2 July 2026·2 min read·BMC cancer

Abstract / Summary

To systematically evaluate the incidence of hypokalemia associated with novel androgen receptor axis-targeted therapies (ARATs)-specifically abiraterone, enzalutamide, and their combination-in patients with advanced prostate cancer. A comprehensive search of PubMed, Embase, and the Cochrane Library was conducted to identify published randomized controlled trials (RCTs). Risk of bias was assessed using the Cochrane Risk of Bias tool. A random-effects model was employed to pool risk ratios (RRs) and 95% confidence intervals (CIs). Heterogeneity was quantified using the I2 statistic, and subgroup analyses were stratified by the specific ARAT regimen. Publication bias was evaluated utilizing funnel plots. Eight unique RCTs (comprising 9 published reports) involving 9,298 patients were included.
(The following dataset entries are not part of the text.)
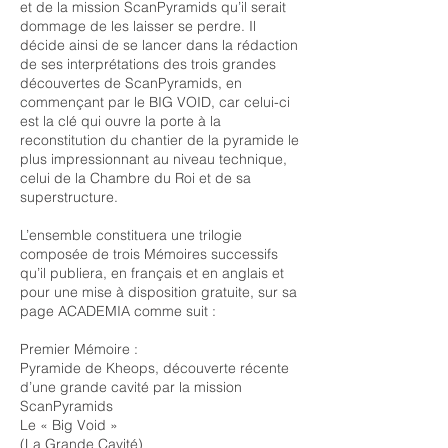
et de la mission ScanPyramids qu’il serait
dommage de les laisser se perdre. Il
décide ainsi de se lancer dans la rédaction
de ses interprétations des trois grandes
découvertes de ScanPyramids, en
commençant par le BIG VOID, car celui-ci
est la clé qui ouvre la porte à la
reconstitution du chantier de la pyramide le
plus impressionnant au niveau technique,
celui de la Chambre du Roi et de sa
superstructure.
L’ensemble constituera une trilogie
composée de trois Mémoires successifs
qu’il publiera, en français et en anglais et
pour une mise à disposition gratuite, sur sa
page ACADEMIA comme suit :
Premier Mémoire :
Pyramide de Kheops, découverte récente
d’une grande cavité par la mission
ScanPyramids
Le « Big Void »
(La Grande Cavité)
The overall pooled analysis demonstrated a significantly increased risk of all-grade hypokalemia in patients receiving ARATs compared to controls (RR = 3.11, 95% CI: 1.88-5.15, P < 0.001; I2 = 91.9%). Subgroup analyses revealed that this risk was significantly elevated with abiraterone (RR = 3.25, 95% CI: 1.75-6.02, I2 = 88.3%) and the combination of abiraterone plus enzalutamide (RR = 4.62, 95% CI: 2.65-8.03, I2 = 48.6%), but not with enzalutamide (RR = 1.16, 95% CI: 0.96-1.39). Similarly, the risk of severe (grade ≥ 3) hypokalemia was significantly higher with ARAT treatment (RR = 4.54, 95% CI: 2.42-8.51, I2 = 48.4%); the risk signal was strongest in combination regimens (RR = 9.34, 95% CI: 1.71-50.90), although this estimate was based on limited data. Based on our preliminary findings, ARAT therapies, particularly abiraterone and combination regimens, are significantly related to the increased risk of hypokalemia in patients with advanced prostate cancer. Vigilant monitoring and the proactive management of serum potassium levels are strongly warranted in clinical practice.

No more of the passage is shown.